Britain First leader and deputy leader guilty of hate crimes

Britain First
Judge Justin Barron said the words and actions of their leader and deputy leader "demonstrated hostility" towards Muslims and the Muslim faith.

The leader and deputy leader of far-right group Britain First have been found guilty of religiously-aggravated harassment.

Paul Golding, 36, and Jayda Fransen, 31, were arrested over the distribution of leaflets and posting of online videos during a Muslim gang-rape trial.

Fransen was convicted of three counts of religiously aggravated harassment.

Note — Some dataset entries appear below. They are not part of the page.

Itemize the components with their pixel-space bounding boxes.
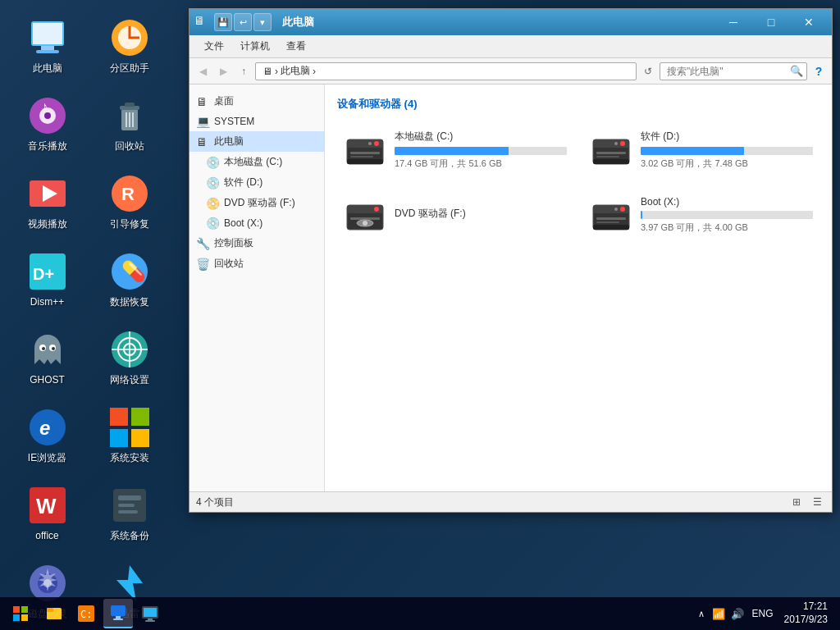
- svg-point-72: [614, 208, 618, 211]
- sidebar-item-system[interactable]: 💻 SYSTEM: [189, 112, 324, 131]
- drive-x-icon: [590, 194, 632, 236]
- svg-rect-3: [36, 50, 59, 53]
- svg-rect-42: [118, 495, 141, 500]
- content-area: 设备和驱动器 (4): [325, 84, 832, 491]
- quick-save-btn[interactable]: 💾: [214, 13, 232, 31]
- quick-undo-btn[interactable]: ↩: [234, 13, 252, 31]
- svg-point-59: [614, 142, 618, 145]
- menu-file[interactable]: 文件: [196, 38, 232, 55]
- svg-rect-60: [596, 152, 626, 154]
- svg-rect-35: [110, 408, 128, 426]
- drive-c-item[interactable]: 本地磁盘 (C:) 17.4 GB 可用，共 51.6 GB: [337, 121, 573, 177]
- desktop-icon-label-10: IE浏览器: [28, 452, 66, 463]
- svg-text:C:: C:: [80, 609, 92, 620]
- sidebar-label-recycle: 回收站: [214, 257, 244, 271]
- svg-rect-62: [593, 159, 629, 164]
- forward-button[interactable]: ▶: [214, 62, 232, 80]
- sidebar-item-this-pc[interactable]: 🖥 此电脑: [189, 131, 324, 152]
- drive-d-item[interactable]: 软件 (D:) 3.02 GB 可用，共 7.48 GB: [583, 121, 819, 177]
- svg-rect-90: [148, 619, 153, 620]
- tray-network-icon[interactable]: 📶: [710, 599, 727, 628]
- maximize-button[interactable]: □: [752, 9, 790, 35]
- desktop-icon-音乐播放[interactable]: ♪音乐播放: [8, 86, 86, 160]
- start-button[interactable]: [4, 599, 37, 628]
- search-input[interactable]: [660, 62, 807, 80]
- desktop-icon-label-4: 视频播放: [28, 218, 67, 230]
- back-button[interactable]: ◀: [194, 62, 212, 80]
- language-button[interactable]: ENG: [750, 608, 776, 619]
- system-clock[interactable]: 17:21 2017/9/23: [780, 600, 832, 626]
- svg-point-8: [44, 112, 51, 119]
- desktop-icon-此电脑[interactable]: 此电脑: [8, 8, 86, 82]
- address-bar: ◀ ▶ ↑ 🖥 › 此电脑 › ↺ 🔍 ?: [189, 58, 832, 84]
- drive-d-info: 软件 (D:) 3.02 GB 可用，共 7.48 GB: [641, 130, 813, 170]
- desktop-icon-视频播放[interactable]: 视频播放: [8, 164, 86, 238]
- menu-computer[interactable]: 计算机: [232, 38, 278, 55]
- desktop-icon-sidebar: 🖥: [196, 95, 209, 108]
- view-large-icons-btn[interactable]: ⊞: [788, 495, 805, 509]
- svg-rect-61: [596, 156, 619, 158]
- desktop-icon-label-3: 回收站: [115, 140, 144, 152]
- desktop-icon-img-7: 💊: [108, 250, 151, 293]
- desktop-icon-GHOST[interactable]: GHOST: [8, 320, 86, 394]
- desktop-icon-label-1: 分区助手: [110, 62, 149, 74]
- desktop-icon-label-5: 引导修复: [110, 218, 149, 230]
- drive-f-item[interactable]: DVD 驱动器 (F:): [337, 187, 573, 243]
- svg-rect-81: [47, 611, 62, 619]
- path-separator: ›: [275, 66, 278, 77]
- drive-d-name: 软件 (D:): [641, 130, 813, 144]
- svg-rect-87: [113, 619, 123, 620]
- svg-rect-55: [347, 159, 383, 164]
- svg-rect-78: [13, 614, 20, 621]
- taskbar-display[interactable]: [135, 599, 165, 628]
- desktop-icon-img-0: [26, 16, 69, 59]
- taskbar-explorer[interactable]: [39, 599, 69, 628]
- taskbar-this-pc[interactable]: [103, 599, 133, 628]
- drive-c-space: 17.4 GB 可用，共 51.6 GB: [395, 158, 567, 170]
- sidebar-item-dvd-drive[interactable]: 📀 DVD 驱动器 (F:): [189, 193, 324, 213]
- desktop-icon-引导修复[interactable]: R引导修复: [90, 164, 168, 238]
- svg-rect-73: [596, 217, 626, 220]
- desktop-icon-分区助手[interactable]: 分区助手: [90, 8, 168, 82]
- sidebar-item-desktop[interactable]: 🖥 桌面: [189, 91, 324, 112]
- quick-expand-btn[interactable]: ▾: [253, 13, 272, 31]
- view-details-btn[interactable]: ☰: [809, 495, 825, 509]
- desktop-icon-img-1: [108, 16, 151, 59]
- status-right: ⊞ ☰: [788, 495, 825, 509]
- taskbar-cmd[interactable]: C:: [71, 599, 101, 628]
- desktop-icon-Dism++[interactable]: D+Dism++: [8, 242, 86, 316]
- desktop-icon-网络设置[interactable]: 网络设置: [90, 320, 168, 394]
- sidebar-item-control-panel[interactable]: 🔧 控制面板: [189, 233, 324, 253]
- desktop-icon-系统安装[interactable]: 系统安装: [90, 398, 168, 472]
- menu-view[interactable]: 查看: [278, 38, 314, 55]
- status-text: 4 个项目: [196, 495, 234, 509]
- close-button[interactable]: ✕: [790, 9, 828, 35]
- svg-rect-79: [21, 614, 28, 621]
- tray-expand-btn[interactable]: ∧: [696, 609, 706, 619]
- sidebar-item-c-drive[interactable]: 💿 本地磁盘 (C:): [189, 152, 324, 172]
- sidebar-item-d-drive[interactable]: 💿 软件 (D:): [189, 172, 324, 193]
- svg-point-71: [620, 207, 625, 212]
- tray-volume-icon[interactable]: 🔊: [729, 599, 746, 628]
- desktop-icon-img-2: ♪: [26, 94, 69, 137]
- search-icon: 🔍: [790, 65, 803, 77]
- desktop-icon-回收站[interactable]: 回收站: [90, 86, 168, 160]
- drive-x-bar-container: [641, 211, 813, 219]
- desktop-icon-数据恢复[interactable]: 💊数据恢复: [90, 242, 168, 316]
- desktop-icon-系统备份[interactable]: 系统备份: [90, 476, 168, 550]
- desktop-icon-img-8: [26, 328, 69, 371]
- svg-text:💊: 💊: [121, 259, 146, 283]
- refresh-button[interactable]: ↺: [639, 62, 657, 80]
- desktop-icon-office[interactable]: Woffice: [8, 476, 86, 550]
- desktop-icon-IE浏览器[interactable]: eIE浏览器: [8, 398, 86, 472]
- sidebar-item-x-drive[interactable]: 💿 Boot (X:): [189, 213, 324, 233]
- drive-c-name: 本地磁盘 (C:): [395, 130, 567, 144]
- address-input[interactable]: 🖥 › 此电脑 ›: [255, 62, 637, 80]
- sidebar-item-recycle[interactable]: 🗑️ 回收站: [189, 253, 324, 274]
- up-button[interactable]: ↑: [235, 62, 253, 80]
- path-home-icon: 🖥: [262, 66, 272, 77]
- help-button[interactable]: ?: [810, 62, 828, 80]
- svg-point-26: [42, 347, 45, 350]
- minimize-button[interactable]: ─: [714, 9, 752, 35]
- drive-x-item[interactable]: Boot (X:) 3.97 GB 可用，共 4.00 GB: [583, 187, 819, 243]
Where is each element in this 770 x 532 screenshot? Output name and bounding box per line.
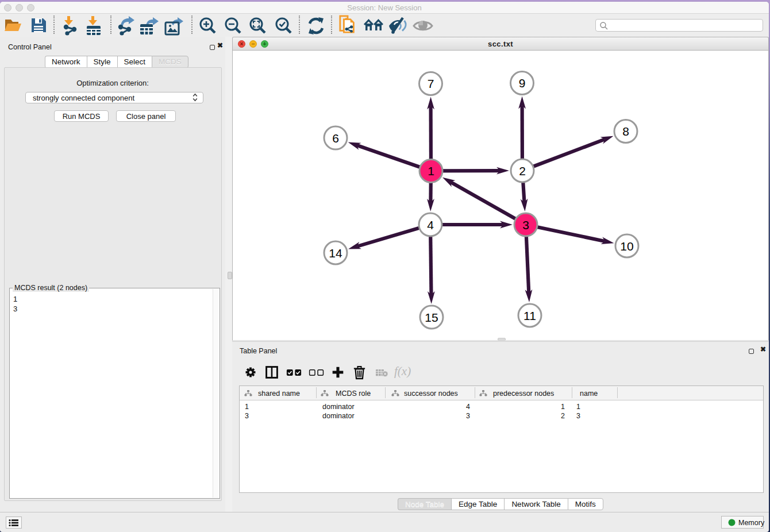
svg-text:11: 11 xyxy=(523,309,536,322)
svg-text:2: 2 xyxy=(519,164,526,178)
svg-text:4: 4 xyxy=(427,218,434,232)
svg-text:3: 3 xyxy=(522,218,529,232)
svg-text:1: 1 xyxy=(428,164,434,178)
svg-text:10: 10 xyxy=(620,240,633,253)
svg-text:8: 8 xyxy=(622,125,629,138)
svg-text:9: 9 xyxy=(519,76,526,90)
svg-text:7: 7 xyxy=(428,77,434,90)
svg-text:15: 15 xyxy=(425,311,438,324)
svg-text:6: 6 xyxy=(332,132,339,145)
svg-text:14: 14 xyxy=(329,246,342,260)
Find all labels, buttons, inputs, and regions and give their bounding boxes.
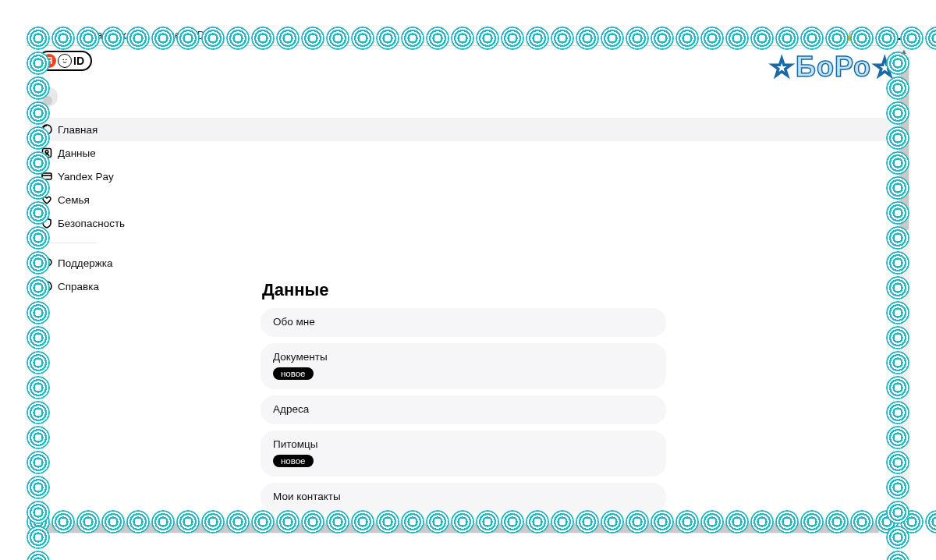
scroll-up-icon[interactable]: ▲: [899, 46, 909, 57]
scroll-right-icon[interactable]: ▶: [888, 523, 899, 533]
sidebar-item-support[interactable]: Поддержка: [30, 251, 906, 275]
address-separator: ·: [145, 29, 148, 41]
list-item[interactable]: Питомцыновое: [261, 431, 666, 477]
svg-point-7: [46, 289, 47, 289]
sidebar-item-label: Данные: [58, 147, 96, 159]
horizontal-scrollbar[interactable]: ◀ ▶: [27, 523, 899, 533]
new-badge: новое: [273, 367, 314, 380]
list-item[interactable]: Мои контакты: [261, 483, 666, 512]
card-icon: [41, 170, 53, 183]
scroll-down-icon[interactable]: ▼: [899, 512, 909, 523]
sidebar-item-yandex-pay[interactable]: Yandex Pay: [30, 165, 906, 188]
yandex-id-logo[interactable]: Я ID: [37, 51, 92, 71]
user-card-icon: [41, 147, 53, 159]
sidebar-divider: [50, 243, 97, 243]
help-icon: [41, 280, 53, 292]
browser-bar: id.yandex.ru · Яндекс ID 🔒: [27, 26, 909, 44]
chat-icon: [41, 257, 53, 269]
heart-icon: [41, 193, 53, 206]
sidebar-item-home[interactable]: Главная: [30, 118, 906, 141]
address-host: id.yandex.ru: [80, 29, 139, 41]
svg-point-0: [62, 59, 64, 61]
star-icon: ☆: [770, 51, 794, 83]
watermark: ☆ БоРо ☆: [770, 51, 902, 83]
sidebar-item-label: Yandex Pay: [58, 171, 114, 183]
list-item[interactable]: Адреса: [261, 395, 666, 424]
vertical-scrollbar[interactable]: ▲ ▼: [899, 46, 909, 523]
avatar[interactable]: [37, 87, 58, 107]
scrollbar-thumb[interactable]: [37, 523, 879, 533]
shield-icon: [41, 217, 53, 229]
scrollbar-thumb[interactable]: [899, 57, 909, 230]
list-item-title: Питомцы: [273, 438, 654, 450]
sidebar: Главная Данные Yandex Pay Семья Безопасн…: [27, 118, 909, 298]
id-text: ID: [73, 55, 84, 67]
page-viewport: Я ID ☆ БоРо ☆ Главная Данные Yandex Pay: [27, 45, 909, 533]
list-item[interactable]: Документыновое: [261, 343, 666, 389]
new-badge: новое: [273, 455, 314, 467]
list-item-title: Мои контакты: [273, 491, 654, 502]
sidebar-item-label: Поддержка: [58, 257, 112, 269]
sidebar-item-family[interactable]: Семья: [30, 188, 906, 211]
main-content: Данные Обо мнеДокументыновоеАдресаПитомц…: [261, 280, 897, 533]
list-item-title: Обо мне: [273, 316, 654, 328]
home-icon: [41, 123, 53, 136]
list-item-title: Адреса: [273, 403, 654, 415]
sidebar-item-security[interactable]: Безопасность: [30, 211, 906, 235]
svg-point-4: [45, 151, 48, 154]
svg-rect-5: [42, 173, 51, 179]
svg-point-1: [66, 59, 67, 61]
list-item[interactable]: Обо мне: [261, 308, 666, 337]
watermark-text: БоРо: [796, 51, 871, 83]
address-bar[interactable]: id.yandex.ru · Яндекс ID: [80, 29, 205, 41]
scroll-left-icon[interactable]: ◀: [27, 523, 37, 533]
lock-icon: 🔒: [846, 30, 858, 41]
sidebar-item-label: Безопасность: [58, 218, 125, 229]
list-item-title: Документы: [273, 351, 654, 363]
minimize-icon[interactable]: [889, 38, 903, 40]
sidebar-item-label: Справка: [58, 281, 99, 292]
reload-icon[interactable]: [56, 29, 69, 41]
sidebar-item-label: Главная: [58, 124, 98, 136]
ya-glyph-icon: Я: [42, 54, 56, 68]
address-title: Яндекс ID: [154, 29, 205, 41]
sidebar-item-data[interactable]: Данные: [30, 141, 906, 165]
sidebar-item-label: Семья: [58, 194, 90, 206]
smile-icon: [58, 54, 72, 68]
section-title: Данные: [262, 280, 897, 300]
star-icon: ☆: [873, 51, 897, 83]
back-icon[interactable]: [33, 29, 45, 41]
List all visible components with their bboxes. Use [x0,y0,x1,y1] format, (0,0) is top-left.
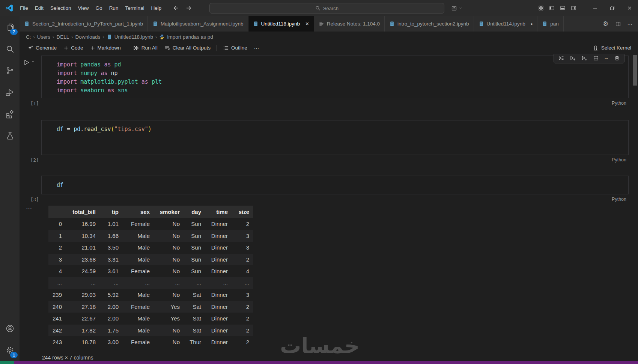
toolbar-code-button[interactable]: Code [60,45,86,51]
testing-activity-icon[interactable] [0,125,20,147]
minimize-button[interactable] [586,0,603,16]
cell-editor[interactable]: df = pd.read_csv("tips.csv") [41,120,629,155]
code-line: import numpy as np [57,69,628,78]
notebook-toolbar: GenerateCodeMarkdownRun AllClear All Out… [20,42,638,54]
breadcrumb-item-untitled118-ipynb[interactable]: Untitled118.ipynb [107,34,153,40]
breadcrumb-item-dell[interactable]: DELL [56,34,69,40]
customize-layout-icon[interactable] [538,5,544,11]
cell-editor[interactable]: import pandas as pdimport numpy as npimp… [41,56,629,98]
breadcrumb-item-import-pandas-as-pd[interactable]: import pandas as pd [159,34,213,40]
split-cell-icon[interactable] [593,55,599,61]
close-window-button[interactable] [621,0,638,16]
more-actions-icon[interactable]: ⋯ [627,21,633,27]
menu-go[interactable]: Go [92,5,106,11]
toggle-secondary-sidebar-icon[interactable] [571,5,576,11]
notebook-editor: import pandas as pdimport numpy as npimp… [20,54,638,361]
more-icon[interactable]: ⋯ [605,56,608,60]
table-cell: Dinner [205,242,232,254]
notebook-file-icon [478,21,484,27]
column-header-sex: sex [122,206,153,218]
menu-help[interactable]: Help [147,5,165,11]
toolbar-item-button[interactable]: ⋯ [251,45,263,51]
toolbar-run-all-button[interactable]: Run All [130,45,161,51]
split-editor-icon[interactable] [615,21,621,27]
breadcrumb-item-users[interactable]: Users [37,34,50,40]
tab-section-2-introduction-to-pytorch-part-1-ipynb[interactable]: Section_2_Introduction_to_PyTorch_part_1… [20,16,148,32]
remote-indicator[interactable] [0,361,14,364]
table-cell: 21.01 [66,242,99,254]
toolbar-markdown-button[interactable]: Markdown [87,45,124,51]
execute-above-icon[interactable] [570,55,576,61]
tab-untitled114-ipynb[interactable]: Untitled114.ipynb● [474,16,538,32]
toggle-panel-icon[interactable] [560,5,566,11]
delete-icon[interactable] [614,55,620,61]
tab-untitled118-ipynb[interactable]: Untitled118.ipynb✕ [248,16,314,32]
tab-release-notes-1-104-0[interactable]: Release Notes: 1.104.0 [314,16,385,32]
search-activity-icon[interactable] [0,38,20,60]
maximize-restore-button[interactable] [603,0,621,16]
explorer-activity-icon[interactable]: 7 [0,16,20,38]
tab-pan[interactable]: pan [537,16,564,32]
run-cell-icon[interactable] [23,59,30,66]
toolbar-generate-button[interactable]: Generate [24,45,60,51]
tab-label: Section_2_Introduction_to_PyTorch_part_1… [32,21,143,27]
tab-intro-to-pytorch-section2-ipynb[interactable]: intro_to_pytorch_section2.ipynb [385,16,474,32]
table-cell: Dinner [205,313,232,325]
menu-terminal[interactable]: Terminal [122,5,147,11]
table-cell: Yes [153,301,184,313]
toolbar-label: Clear All Outputs [173,45,211,51]
output-collapse-button[interactable]: ⋯ [20,206,44,348]
table-cell: Female [122,336,153,348]
tab-matplotlipseaborn-assignment-ipynb[interactable]: Matplotlipseaborn_Assignment.ipynb [148,16,248,32]
table-cell: Sat [184,289,205,301]
execute-row-icon[interactable] [558,55,564,61]
cell-toolbar: ⋯ [554,54,624,63]
menu-view[interactable]: View [75,5,92,11]
table-cell: Dinner [205,265,232,277]
cell-editor[interactable]: df [41,176,629,194]
run-and-debug-activity-icon[interactable] [0,81,20,103]
plus-icon [90,45,95,51]
source-control-activity-icon[interactable] [0,60,20,81]
table-cell: 2 [232,301,253,313]
menu-run[interactable]: Run [106,5,122,11]
cell-main: df = pd.read_csv("tips.csv")[2]Python [41,120,629,165]
menu-selection[interactable]: Selection [47,5,75,11]
run-dropdown-icon[interactable] [31,59,35,64]
toolbar-label: Code [71,45,83,51]
account-activity-icon[interactable] [0,317,20,339]
release-notes-icon [319,21,324,27]
command-center-search[interactable]: Search [209,3,444,14]
menu-edit[interactable]: Edit [32,5,47,11]
toggle-sidebar-icon[interactable] [549,5,555,11]
table-cell: No [153,265,184,277]
column-header-day: day [184,206,205,218]
execution-count: [3] [30,197,39,202]
table-cell: 3.50 [99,242,122,254]
layout-control[interactable] [451,0,463,16]
select-kernel-button[interactable]: Select Kernel [593,42,631,54]
toolbar-outline-button[interactable]: Outline [220,45,251,51]
menu-file[interactable]: File [17,5,32,11]
extensions-activity-icon[interactable] [0,103,20,125]
execute-below-icon[interactable] [581,55,587,61]
settings-gear-icon[interactable]: ⚙ [603,21,608,27]
scrollbar-thumb[interactable] [633,55,637,86]
back-icon[interactable] [173,5,179,11]
table-cell: Sun [184,218,205,230]
manage-activity-icon[interactable]: 1 [0,339,20,361]
close-tab-icon[interactable]: ✕ [305,21,309,27]
cell-language: Python [612,157,626,162]
breadcrumb-item-c[interactable]: C: [26,34,31,40]
table-header-row: total_billtipsexsmokerdaytimesize [48,206,253,218]
run-all-icon [133,45,139,51]
tab-label: Release Notes: 1.104.0 [327,21,380,27]
tab-bar: Section_2_Introduction_to_PyTorch_part_1… [20,16,638,32]
table-row: 24122.672.00MaleYesSatDinner2 [48,313,253,325]
toolbar-clear-all-outputs-button[interactable]: Clear All Outputs [161,45,214,51]
code-line: df [57,181,628,190]
breadcrumb-item-downloads[interactable]: Downloads [75,34,101,40]
status-bar [0,361,638,364]
notebook-cell-3: df[3]Python [20,176,638,204]
forward-icon[interactable] [185,5,192,11]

Golding was found guilty of one charge.

The verdicts were handed down at Folkestone Magistrates’ Court.

The court heard they had targeted homes and people in Kent whom they believed were connected to a rape trial at Canterbury Crown Court where three Muslim men and a teenager were convicted of rape and jailed.

The pair, both from Penge in south-east London, were arrested in May last year.

Fransen had denied four counts, and Golding had denied three.

Judge Justin Barron dismissed the remaining counts against them, and is due to sentence them later.

He told the court that Fransen and Golding were “well-known”, “controversial” and “generate their own publicity”, but his verdict was based “solely on admissible evidence heard in court”.

He said their words and actions “demonstrated hostility” towards Muslims and the Muslim faith.

“I have no doubt it was their joint intention to use the facts of the case [in Canterbury] for their own political ends.

“It was a campaign to draw attention to the race, religion and immigrant background of the defendants,” he told the court.

During their trial in January, Folkestone Magistrates’ Court heard the pair confronted people they believed were defendants in the gang-rape trial.

However, in each case, they instead targeted innocent members of the public.

They filmed the abuse and then released it on social media and through the Britain First website.

They also posted offensive leaflets through the letterboxes of houses in the area where the rape-trial defendants lived.